Exact copies of the lines from the start of the records through the line with "Authorization" are what the answer must hold; pictures are not part of it.
---- RECORDS SUPPLIED
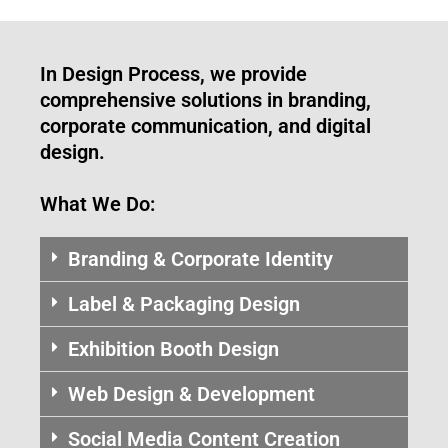
In Design Process, we provide
comprehensive solutions in branding,
corporate communication, and digital
design.
What We Do:
Branding & Corporate Identity
Label & Packaging Design
Exhibition Booth Design
Web Design & Development
Social Media Content Creation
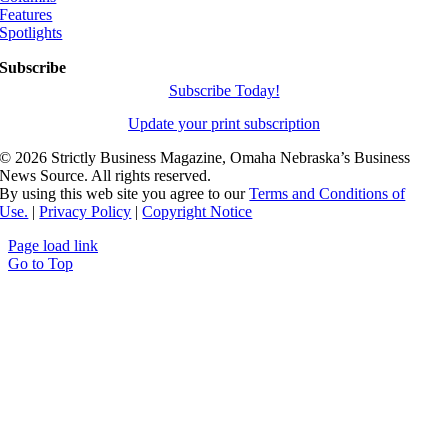
Features
Spotlights
Subscribe
Subscribe Today!
Update your print subscription
©
2026 Strictly Business Magazine, Omaha Nebraska’s Business
News Source. All rights reserved.
By using this web site you agree to our
Terms and Conditions of
Use.
|
Privacy Policy
|
Copyright Notice
Page load link
Go to Top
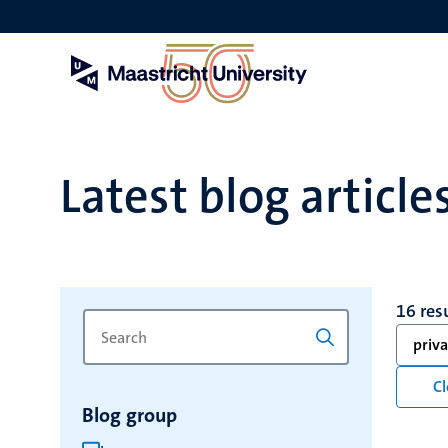
Skip
to
main
content
Latest blog article
16 res
Search
Type
priva
for
a
keyword
keyword
Cl
to
Blog group
refresh
the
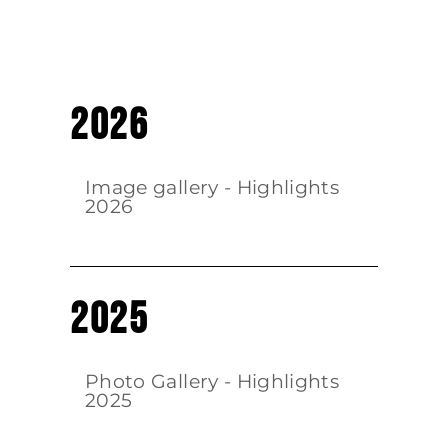
2026
Image gallery - Highlights
2026
2025
Photo Gallery - Highlights
2025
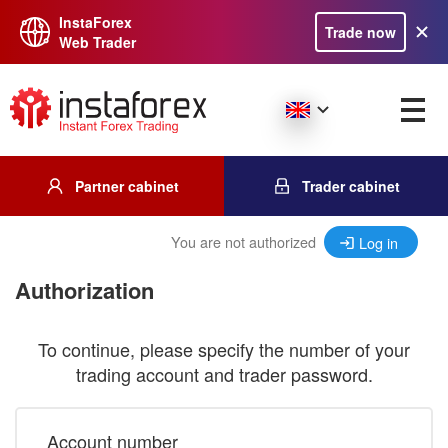
InstaForex
Trade now
Web Trader
Partner cabinet
Trader cabinet
You are not authorized
Log in
Authorization
To continue, please specify the number of your
trading account and trader password.
Account number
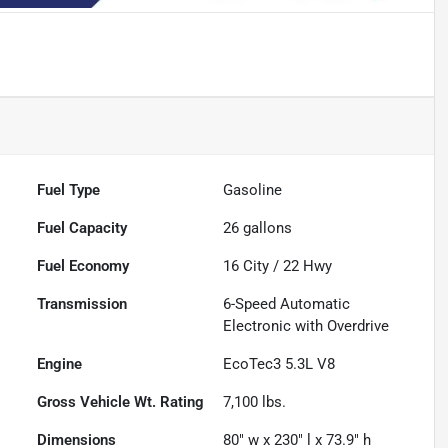
Fuel Type
Gasoline
Fuel Capacity
26
gallons
Fuel Economy
16
City /
22
Hwy
Transmission
6-Speed Automatic
Electronic with Overdrive
Engine
EcoTec3 5.3L V8
Gross Vehicle Wt. Rating
7,100
lbs.
Dimensions
80" w x 230" l x 73.9" h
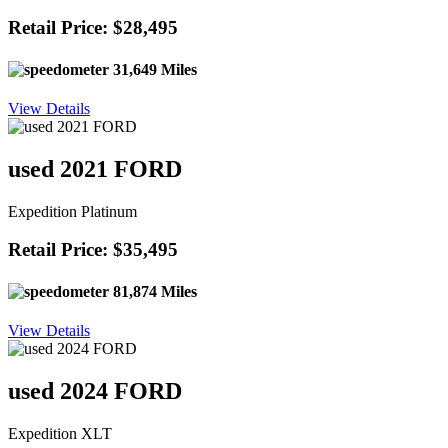
Retail Price: $28,495
31,649 Miles
View Details
used 2021 FORD
Expedition Platinum
Retail Price: $35,495
81,874 Miles
View Details
used 2024 FORD
Expedition XLT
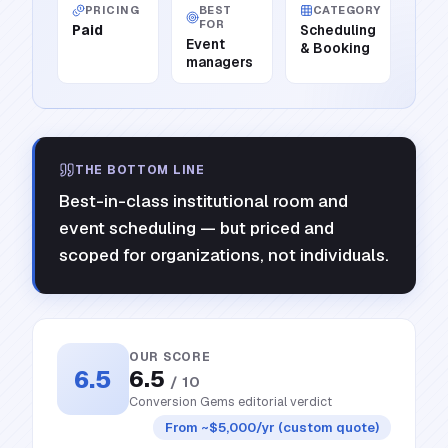
PRICING
BEST
CATEGORY
FOR
Paid
Scheduling
Event
& Booking
managers
THE BOTTOM LINE
Best-in-class institutional room and
event scheduling — but priced and
scoped for organizations, not individuals.
OUR SCORE
6.5
6.5
/ 10
Conversion Gems editorial verdict
From ~$5,000/yr (custom quote)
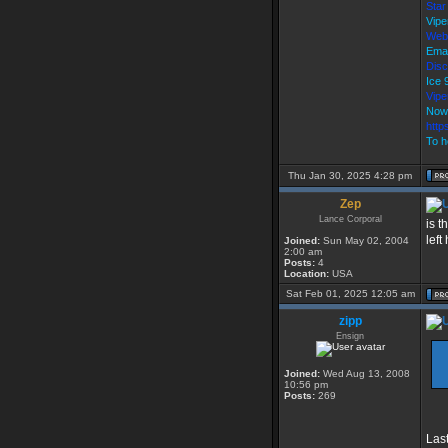
Star
Vipe
Web
Emai
Disc
Ice
Vip
Now
http
To h
Thu Jan 30, 2025 4:28 pm
Zep
Lance Corporal
is t
left
Joined:
Sun May 02, 2004
2:00 am
Posts:
4
Location:
USA
Sat Feb 01, 2025 12:05 am
zipp
Ensign
Joined:
Wed Aug 13, 2008
10:56 pm
Posts:
269
Last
--------
■ **REPLY TO THE EXERCISE**:
In Design Process, we provide
comprehensive solutions in branding,
corporate communication, and digital
design.
What We Do:
Branding & Corporate Identity
Label & Packaging Design
Exhibition Booth Design
Web Design & Development
Social Media Content Creation
Features
Spotlights
Subscribe
Subscribe Today!
Update your print subscription
©
2026 Strictly Business Magazine, Omaha Nebraska’s Business
News Source. All rights reserved.
By using this web site you agree to our
Terms and Conditions of
Use.
|
Privacy Policy
|
Copyright Notice
Page load link
Go to Top
Skip
to
main
content
Latest blog article
16 res
Search
Type
priva
for
a
keyword
keyword
Cl
to
Blog group
refresh
the
2026
Image gallery - Highlights
2026
2025
Photo Gallery - Highlights
2025
InstaForex
Trade now
Web Trader
Partner cabinet
Trader cabinet
You are not authorized
Log in
Authorization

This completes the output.